GitLab Cuts Staff as AI Workloads Reshape the Platform


TL;DR

  • Restructuring Scope: GitLab plans a 14% workforce cut affecting 350 team members and exits from 22 countries.
  • AI Workloads: The company is shifting resources toward agent-specific APIs, machine-scale infrastructure, orchestration, data, and governance controls.
  • Customer Risk: GitLab expects $30 million to $35 million in charges while customers watch whether smaller teams can preserve reliability.
  • Completion Test: The plan is expected to run through fiscal 2027, testing whether cuts can fund AI capacity.

GitLab plans a 14% workforce cut, affecting 350 team members as part of a restructuring plan. Company filings also put GitLab on a path to exit 22 countries, turning a platform-scale challenge into a workforce and geographic reset while the company rebuilds its developer platform for AI-agent traffic.

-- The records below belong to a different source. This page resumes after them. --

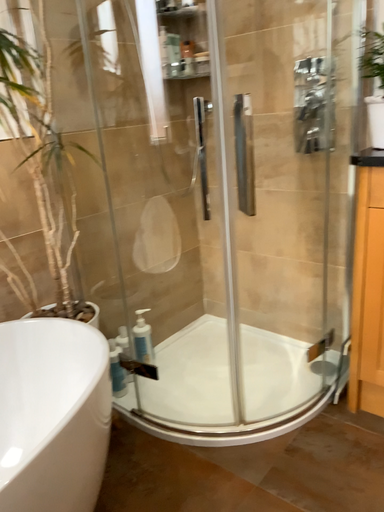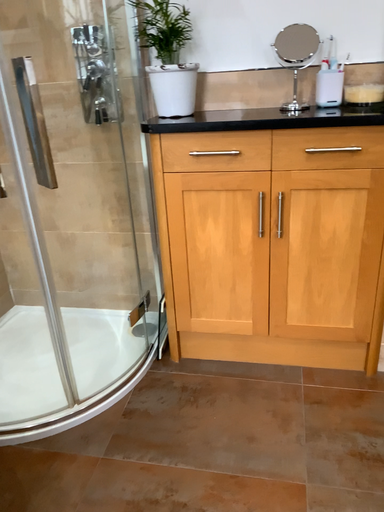 Question: Which way did the camera rotate in the video?

Choices:
 (A) rotated right
 (B) rotated left

Answer: (A) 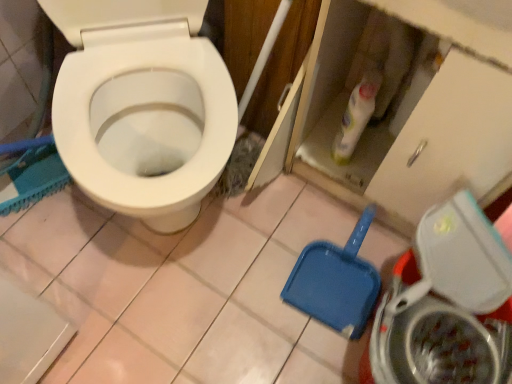 Find the location of a particular element. This screenshot has height=384, width=512. free location in front of blue plastic shovel at lower right is located at coordinates (300, 348). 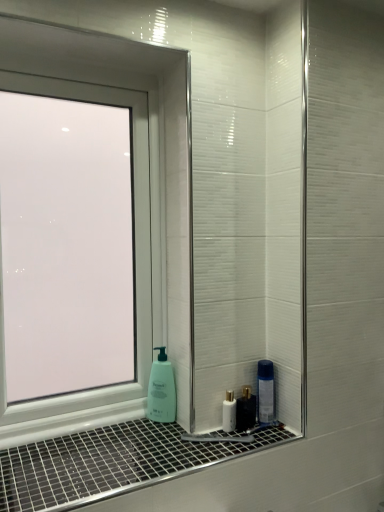 Question: Is point (155, 409) closer or farther from the camera than point (99, 481)?

Choices:
 (A) closer
 (B) farther

Answer: (B)

Question: Considering the relative positions of green matte soap dispenser at lower center and white glossy window sill at lower center in the image provided, is green matte soap dispenser at lower center to the left or to the right of white glossy window sill at lower center?

Choices:
 (A) right
 (B) left

Answer: (A)

Question: Considering the real-world distances, which object is closest to the transparent glass window at left?

Choices:
 (A) white glossy mouthwash at lower center
 (B) green matte soap dispenser at lower center
 (C) white glossy window sill at lower center

Answer: (B)

Question: Which is nearer to the transparent glass window at left?

Choices:
 (A) white glossy mouthwash at lower center
 (B) white glossy window sill at lower center
 (C) green matte soap dispenser at lower center

Answer: (C) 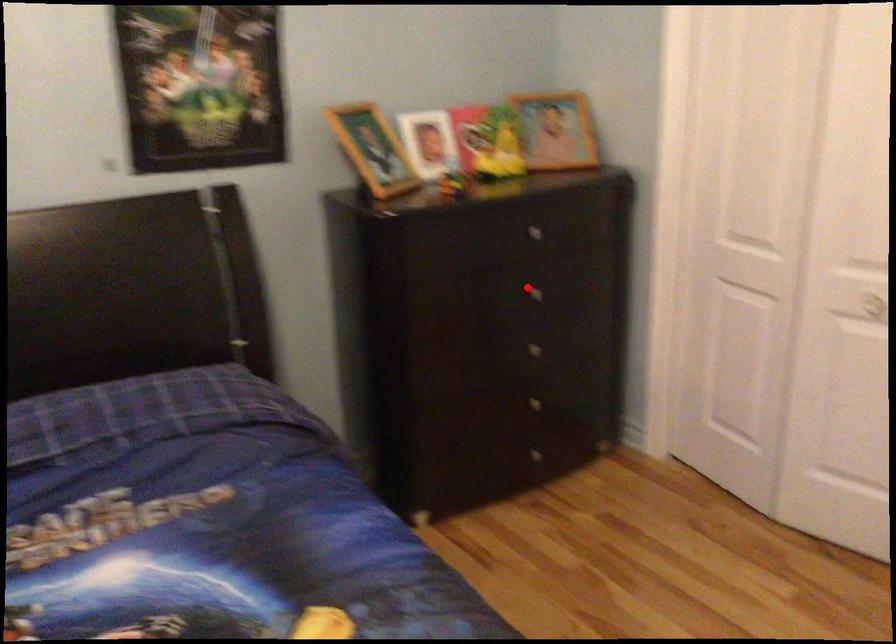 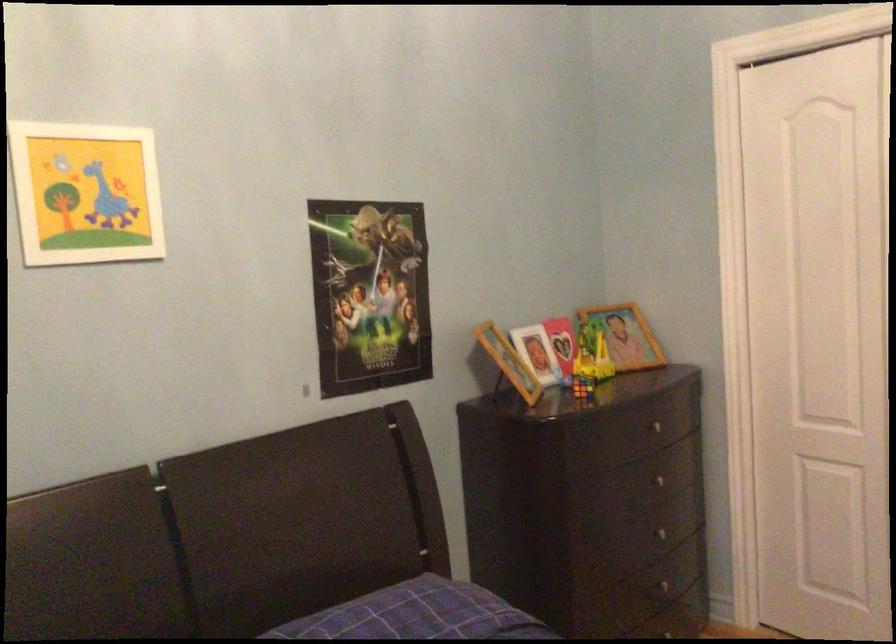 Where in the second image is the point corresponding to the highlighted location from the first image?

(656, 480) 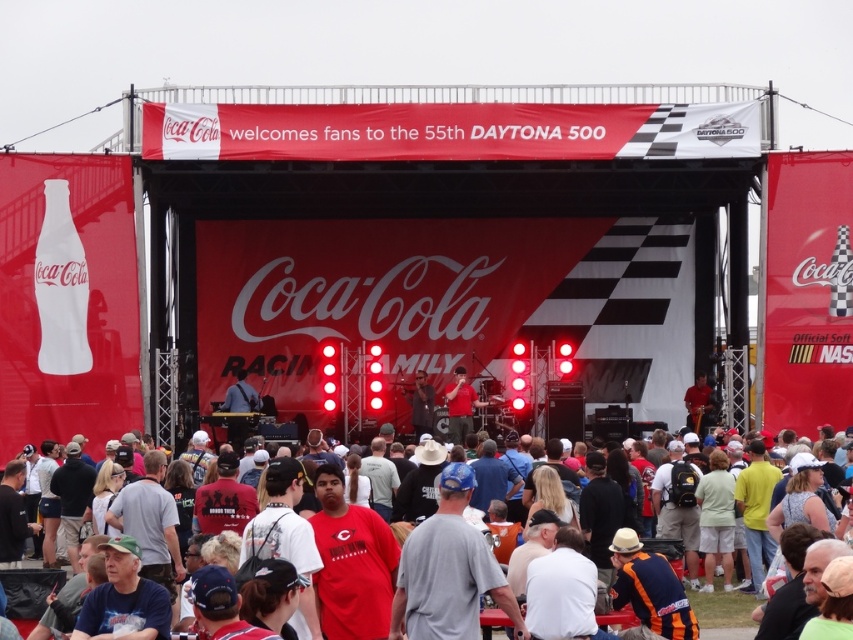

GitLab paired the cuts with Q1 fiscal 2027 revenue of $264.2 million, up 23% year over year, with non-GAAP gross margin of 88%. Revenue growth makes the restructuring a resource shift toward infrastructure, AI-agent workflows, and a smaller operating footprint rather than a reaction to a revenue collapse.

The Restructuring Reaches Staff, Countries, and Management Layers

GitLab opened a voluntary separation window as part of a restructuring process. Country coverage, management structure, R&D team design, and AI-assisted internal processes are all part of the same operating reset.

GitLab expects the restructuring to produce exits from 22 countries and a roughly 37% reduction in its geographic footprint. Earlier planning also called for a country-footprint reduction of up to 30%, fewer management layers in some functions, and about 60 smaller R&D teams, tying the staff cut to faster product execution rather than only lower payroll.

GitLab expects restructuring charges of $30 million to $35 million, with $19 million expected in the second quarter of fiscal 2027. Severance, termination benefits, and retention costs make up the majority of the charges. Employees face immediate job loss and country exits; customers are being asked to trust that a smaller structure can support heavier platform demand.